▶ TASK DETAILS: The answer must consist of every line in the data below that holds the word "Daily".

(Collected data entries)
:::::

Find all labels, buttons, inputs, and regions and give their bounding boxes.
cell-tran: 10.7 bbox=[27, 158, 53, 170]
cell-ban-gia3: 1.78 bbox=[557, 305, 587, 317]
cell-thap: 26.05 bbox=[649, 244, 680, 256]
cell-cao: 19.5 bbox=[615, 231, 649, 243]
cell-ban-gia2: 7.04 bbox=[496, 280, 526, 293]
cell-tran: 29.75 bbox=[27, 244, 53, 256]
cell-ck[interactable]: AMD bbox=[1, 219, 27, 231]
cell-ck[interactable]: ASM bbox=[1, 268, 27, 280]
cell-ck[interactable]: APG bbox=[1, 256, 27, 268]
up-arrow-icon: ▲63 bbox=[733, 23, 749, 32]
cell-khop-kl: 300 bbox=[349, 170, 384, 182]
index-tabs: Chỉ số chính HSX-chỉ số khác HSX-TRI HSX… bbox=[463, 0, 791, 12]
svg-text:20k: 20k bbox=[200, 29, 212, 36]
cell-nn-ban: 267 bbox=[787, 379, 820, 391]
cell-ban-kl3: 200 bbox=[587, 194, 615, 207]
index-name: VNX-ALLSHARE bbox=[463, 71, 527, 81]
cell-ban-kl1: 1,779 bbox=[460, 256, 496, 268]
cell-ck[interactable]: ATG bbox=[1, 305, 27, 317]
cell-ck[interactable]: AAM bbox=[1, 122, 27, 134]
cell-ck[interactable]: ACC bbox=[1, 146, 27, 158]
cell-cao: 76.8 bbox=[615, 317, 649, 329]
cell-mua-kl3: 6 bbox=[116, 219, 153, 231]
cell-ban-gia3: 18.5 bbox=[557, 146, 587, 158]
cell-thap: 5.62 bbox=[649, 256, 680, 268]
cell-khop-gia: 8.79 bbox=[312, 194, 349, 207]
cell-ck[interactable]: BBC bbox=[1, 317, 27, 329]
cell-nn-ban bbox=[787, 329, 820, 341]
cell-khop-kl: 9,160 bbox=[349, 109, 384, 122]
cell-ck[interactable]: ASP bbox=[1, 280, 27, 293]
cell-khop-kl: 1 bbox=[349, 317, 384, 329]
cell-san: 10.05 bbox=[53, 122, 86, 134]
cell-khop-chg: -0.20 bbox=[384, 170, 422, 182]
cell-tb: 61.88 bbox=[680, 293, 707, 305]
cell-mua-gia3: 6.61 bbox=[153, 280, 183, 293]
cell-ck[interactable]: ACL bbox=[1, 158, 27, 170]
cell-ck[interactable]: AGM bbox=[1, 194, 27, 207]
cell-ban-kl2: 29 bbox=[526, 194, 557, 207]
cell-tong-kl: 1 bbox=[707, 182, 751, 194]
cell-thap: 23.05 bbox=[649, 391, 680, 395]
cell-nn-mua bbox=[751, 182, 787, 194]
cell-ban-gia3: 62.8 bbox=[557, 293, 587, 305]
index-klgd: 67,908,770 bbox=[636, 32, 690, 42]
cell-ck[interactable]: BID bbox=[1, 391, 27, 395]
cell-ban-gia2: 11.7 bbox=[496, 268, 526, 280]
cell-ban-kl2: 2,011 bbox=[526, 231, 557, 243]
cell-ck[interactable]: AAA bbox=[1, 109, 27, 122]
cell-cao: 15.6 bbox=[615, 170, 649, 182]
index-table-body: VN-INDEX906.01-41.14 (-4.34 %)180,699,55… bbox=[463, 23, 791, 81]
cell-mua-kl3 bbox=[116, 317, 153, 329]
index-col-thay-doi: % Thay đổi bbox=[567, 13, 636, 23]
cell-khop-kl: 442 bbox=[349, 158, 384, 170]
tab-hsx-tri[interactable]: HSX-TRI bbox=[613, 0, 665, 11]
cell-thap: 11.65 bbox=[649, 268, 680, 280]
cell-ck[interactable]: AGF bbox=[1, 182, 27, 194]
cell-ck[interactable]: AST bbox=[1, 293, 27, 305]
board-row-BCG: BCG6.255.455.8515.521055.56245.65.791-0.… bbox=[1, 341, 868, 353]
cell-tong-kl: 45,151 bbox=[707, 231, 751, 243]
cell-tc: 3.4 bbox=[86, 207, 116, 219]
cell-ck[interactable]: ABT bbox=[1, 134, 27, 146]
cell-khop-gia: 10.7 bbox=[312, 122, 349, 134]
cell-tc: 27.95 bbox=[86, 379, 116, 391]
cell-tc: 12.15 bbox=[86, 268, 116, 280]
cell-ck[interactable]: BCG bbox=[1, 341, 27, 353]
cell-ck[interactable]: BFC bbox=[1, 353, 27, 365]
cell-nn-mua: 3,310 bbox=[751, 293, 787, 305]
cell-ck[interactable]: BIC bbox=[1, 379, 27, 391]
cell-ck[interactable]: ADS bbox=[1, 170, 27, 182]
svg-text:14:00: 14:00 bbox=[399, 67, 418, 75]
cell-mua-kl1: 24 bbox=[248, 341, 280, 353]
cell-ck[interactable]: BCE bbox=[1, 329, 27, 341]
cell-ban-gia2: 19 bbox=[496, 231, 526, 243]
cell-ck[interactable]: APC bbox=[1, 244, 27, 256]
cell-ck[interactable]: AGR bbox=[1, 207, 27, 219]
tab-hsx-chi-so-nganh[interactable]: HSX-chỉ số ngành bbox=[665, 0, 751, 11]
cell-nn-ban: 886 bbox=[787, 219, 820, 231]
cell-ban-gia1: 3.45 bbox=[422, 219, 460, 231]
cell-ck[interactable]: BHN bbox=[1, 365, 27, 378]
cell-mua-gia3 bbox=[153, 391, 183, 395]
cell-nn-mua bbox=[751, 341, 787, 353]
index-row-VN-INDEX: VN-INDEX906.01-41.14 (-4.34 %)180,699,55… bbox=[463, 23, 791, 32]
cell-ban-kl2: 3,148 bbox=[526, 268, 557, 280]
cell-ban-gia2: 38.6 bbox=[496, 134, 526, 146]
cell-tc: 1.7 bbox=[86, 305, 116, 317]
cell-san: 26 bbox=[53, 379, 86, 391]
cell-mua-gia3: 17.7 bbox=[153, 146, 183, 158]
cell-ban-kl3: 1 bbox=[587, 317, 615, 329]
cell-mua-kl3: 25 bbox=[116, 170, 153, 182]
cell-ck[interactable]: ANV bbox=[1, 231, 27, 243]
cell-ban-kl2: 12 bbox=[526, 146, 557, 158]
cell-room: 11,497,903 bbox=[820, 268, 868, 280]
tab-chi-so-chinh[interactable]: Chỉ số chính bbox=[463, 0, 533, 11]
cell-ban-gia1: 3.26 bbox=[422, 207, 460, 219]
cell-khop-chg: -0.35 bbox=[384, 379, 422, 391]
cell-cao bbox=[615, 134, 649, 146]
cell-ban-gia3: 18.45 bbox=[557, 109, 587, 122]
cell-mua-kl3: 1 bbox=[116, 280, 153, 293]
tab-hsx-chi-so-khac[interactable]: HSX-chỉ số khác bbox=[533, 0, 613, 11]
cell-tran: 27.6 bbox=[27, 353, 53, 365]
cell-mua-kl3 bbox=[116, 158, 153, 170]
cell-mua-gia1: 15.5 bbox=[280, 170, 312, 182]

:::::

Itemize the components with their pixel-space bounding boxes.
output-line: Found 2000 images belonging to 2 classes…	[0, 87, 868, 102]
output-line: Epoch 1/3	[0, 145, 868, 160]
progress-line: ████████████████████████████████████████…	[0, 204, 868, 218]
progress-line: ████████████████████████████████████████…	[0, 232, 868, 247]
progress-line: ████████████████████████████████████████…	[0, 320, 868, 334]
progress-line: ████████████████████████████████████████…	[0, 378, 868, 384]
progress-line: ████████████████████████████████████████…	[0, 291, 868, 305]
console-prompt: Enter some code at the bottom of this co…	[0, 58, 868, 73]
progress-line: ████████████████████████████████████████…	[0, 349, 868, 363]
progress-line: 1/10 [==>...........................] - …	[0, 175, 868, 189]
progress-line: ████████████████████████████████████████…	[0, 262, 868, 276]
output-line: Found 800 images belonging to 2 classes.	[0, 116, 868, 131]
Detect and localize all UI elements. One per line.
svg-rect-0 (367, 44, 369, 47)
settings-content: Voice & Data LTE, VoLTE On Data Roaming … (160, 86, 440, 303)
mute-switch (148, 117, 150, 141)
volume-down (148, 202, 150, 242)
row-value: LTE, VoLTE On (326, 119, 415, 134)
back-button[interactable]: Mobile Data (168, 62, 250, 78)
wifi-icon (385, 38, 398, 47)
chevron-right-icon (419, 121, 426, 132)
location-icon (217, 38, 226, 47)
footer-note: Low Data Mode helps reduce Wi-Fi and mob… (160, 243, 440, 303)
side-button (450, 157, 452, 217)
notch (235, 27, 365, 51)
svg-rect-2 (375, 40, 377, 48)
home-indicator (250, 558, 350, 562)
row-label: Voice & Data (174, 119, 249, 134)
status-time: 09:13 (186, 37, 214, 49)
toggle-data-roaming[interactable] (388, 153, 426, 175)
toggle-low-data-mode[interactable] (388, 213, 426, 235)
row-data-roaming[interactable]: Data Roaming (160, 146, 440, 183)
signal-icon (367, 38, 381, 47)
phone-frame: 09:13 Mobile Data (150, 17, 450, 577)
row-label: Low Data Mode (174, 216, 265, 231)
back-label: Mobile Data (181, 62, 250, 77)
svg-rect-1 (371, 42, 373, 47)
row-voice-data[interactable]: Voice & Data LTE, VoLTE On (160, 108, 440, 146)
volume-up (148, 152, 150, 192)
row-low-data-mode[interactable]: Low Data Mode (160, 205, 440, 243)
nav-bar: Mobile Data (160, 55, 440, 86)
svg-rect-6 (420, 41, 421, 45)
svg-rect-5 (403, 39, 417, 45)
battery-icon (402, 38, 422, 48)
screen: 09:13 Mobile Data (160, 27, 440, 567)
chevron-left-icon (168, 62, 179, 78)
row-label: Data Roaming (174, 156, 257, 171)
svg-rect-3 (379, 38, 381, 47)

:::::

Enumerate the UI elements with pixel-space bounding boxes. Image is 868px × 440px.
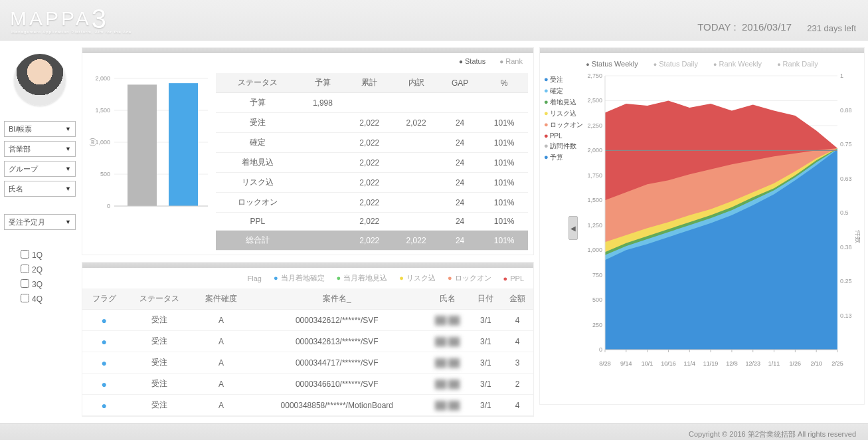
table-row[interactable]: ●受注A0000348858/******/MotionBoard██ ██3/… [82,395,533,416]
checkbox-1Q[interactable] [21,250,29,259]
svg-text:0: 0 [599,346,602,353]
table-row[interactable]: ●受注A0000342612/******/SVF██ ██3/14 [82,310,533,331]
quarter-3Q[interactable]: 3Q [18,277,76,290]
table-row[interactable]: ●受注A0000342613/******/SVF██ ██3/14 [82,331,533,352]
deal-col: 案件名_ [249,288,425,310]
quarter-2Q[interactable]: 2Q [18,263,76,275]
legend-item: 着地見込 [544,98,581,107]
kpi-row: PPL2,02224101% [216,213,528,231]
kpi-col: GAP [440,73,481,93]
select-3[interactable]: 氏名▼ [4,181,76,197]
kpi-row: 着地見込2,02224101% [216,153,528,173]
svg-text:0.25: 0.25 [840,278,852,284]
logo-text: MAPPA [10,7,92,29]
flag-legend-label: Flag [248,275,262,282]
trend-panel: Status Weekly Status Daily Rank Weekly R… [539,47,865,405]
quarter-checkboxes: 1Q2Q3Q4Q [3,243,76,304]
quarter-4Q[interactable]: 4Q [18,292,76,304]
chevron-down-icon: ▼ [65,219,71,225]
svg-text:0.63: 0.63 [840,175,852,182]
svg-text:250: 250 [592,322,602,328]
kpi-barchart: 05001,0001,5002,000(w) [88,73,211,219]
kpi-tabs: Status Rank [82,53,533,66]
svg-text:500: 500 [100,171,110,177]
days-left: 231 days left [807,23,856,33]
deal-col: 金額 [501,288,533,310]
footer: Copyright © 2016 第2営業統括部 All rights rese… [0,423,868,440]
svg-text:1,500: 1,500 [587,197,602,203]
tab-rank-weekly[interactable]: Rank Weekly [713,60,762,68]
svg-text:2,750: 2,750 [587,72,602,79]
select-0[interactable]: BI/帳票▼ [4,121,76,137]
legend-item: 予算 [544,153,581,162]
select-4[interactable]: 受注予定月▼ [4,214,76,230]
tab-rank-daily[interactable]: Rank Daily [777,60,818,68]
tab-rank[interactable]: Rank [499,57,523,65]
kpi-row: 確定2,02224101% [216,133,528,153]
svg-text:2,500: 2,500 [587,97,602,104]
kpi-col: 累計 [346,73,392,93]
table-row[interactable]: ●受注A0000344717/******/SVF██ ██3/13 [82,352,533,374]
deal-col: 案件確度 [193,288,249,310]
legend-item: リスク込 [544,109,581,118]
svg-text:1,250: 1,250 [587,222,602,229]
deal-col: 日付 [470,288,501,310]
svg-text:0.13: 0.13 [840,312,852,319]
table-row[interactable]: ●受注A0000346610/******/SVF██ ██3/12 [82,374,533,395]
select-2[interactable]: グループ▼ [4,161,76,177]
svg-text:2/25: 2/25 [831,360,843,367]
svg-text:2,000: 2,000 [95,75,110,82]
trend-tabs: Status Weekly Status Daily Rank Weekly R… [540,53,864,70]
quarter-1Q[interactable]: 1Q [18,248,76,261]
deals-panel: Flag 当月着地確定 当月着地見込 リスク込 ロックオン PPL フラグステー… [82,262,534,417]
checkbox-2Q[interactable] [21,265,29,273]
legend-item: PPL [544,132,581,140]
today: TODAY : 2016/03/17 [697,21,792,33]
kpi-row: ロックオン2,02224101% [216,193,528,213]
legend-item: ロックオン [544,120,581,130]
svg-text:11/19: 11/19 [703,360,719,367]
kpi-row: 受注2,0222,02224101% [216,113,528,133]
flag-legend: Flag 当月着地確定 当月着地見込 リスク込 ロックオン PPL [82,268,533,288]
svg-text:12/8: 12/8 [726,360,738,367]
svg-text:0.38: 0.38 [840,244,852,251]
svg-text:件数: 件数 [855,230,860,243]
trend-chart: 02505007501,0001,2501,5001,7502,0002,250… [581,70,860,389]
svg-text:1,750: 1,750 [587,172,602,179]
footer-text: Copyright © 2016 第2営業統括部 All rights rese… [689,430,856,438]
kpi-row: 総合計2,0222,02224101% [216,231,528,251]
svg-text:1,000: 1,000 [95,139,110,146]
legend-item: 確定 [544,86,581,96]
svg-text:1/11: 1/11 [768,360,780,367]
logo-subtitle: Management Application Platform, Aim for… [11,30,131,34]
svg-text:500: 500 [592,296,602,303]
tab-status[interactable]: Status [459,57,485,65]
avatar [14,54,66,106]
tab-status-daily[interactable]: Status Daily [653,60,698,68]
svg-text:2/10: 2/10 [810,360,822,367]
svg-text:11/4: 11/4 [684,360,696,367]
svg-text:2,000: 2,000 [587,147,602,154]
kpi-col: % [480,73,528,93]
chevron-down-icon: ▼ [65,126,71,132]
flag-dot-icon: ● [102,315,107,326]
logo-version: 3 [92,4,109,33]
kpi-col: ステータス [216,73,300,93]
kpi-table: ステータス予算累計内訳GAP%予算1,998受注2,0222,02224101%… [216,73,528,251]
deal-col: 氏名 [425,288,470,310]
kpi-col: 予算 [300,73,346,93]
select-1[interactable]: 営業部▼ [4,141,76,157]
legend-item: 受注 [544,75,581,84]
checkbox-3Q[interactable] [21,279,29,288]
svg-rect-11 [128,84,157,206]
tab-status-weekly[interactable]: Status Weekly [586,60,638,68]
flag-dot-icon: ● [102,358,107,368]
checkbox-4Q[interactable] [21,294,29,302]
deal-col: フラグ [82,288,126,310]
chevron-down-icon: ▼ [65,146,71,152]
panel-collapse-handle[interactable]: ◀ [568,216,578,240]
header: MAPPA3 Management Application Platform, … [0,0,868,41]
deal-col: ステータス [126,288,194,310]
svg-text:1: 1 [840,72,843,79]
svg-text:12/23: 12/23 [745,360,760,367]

:::::

▶ OUTPUT FOR THIS TASK:
trend-panel: Status Weekly Status Daily Rank Weekly R… [539,47,865,405]
tab-rank-daily[interactable]: Rank Daily [777,60,818,68]
trend-tabs: Status Weekly Status Daily Rank Weekly R… [540,53,864,70]
tab-status-daily[interactable]: Status Daily [653,60,698,68]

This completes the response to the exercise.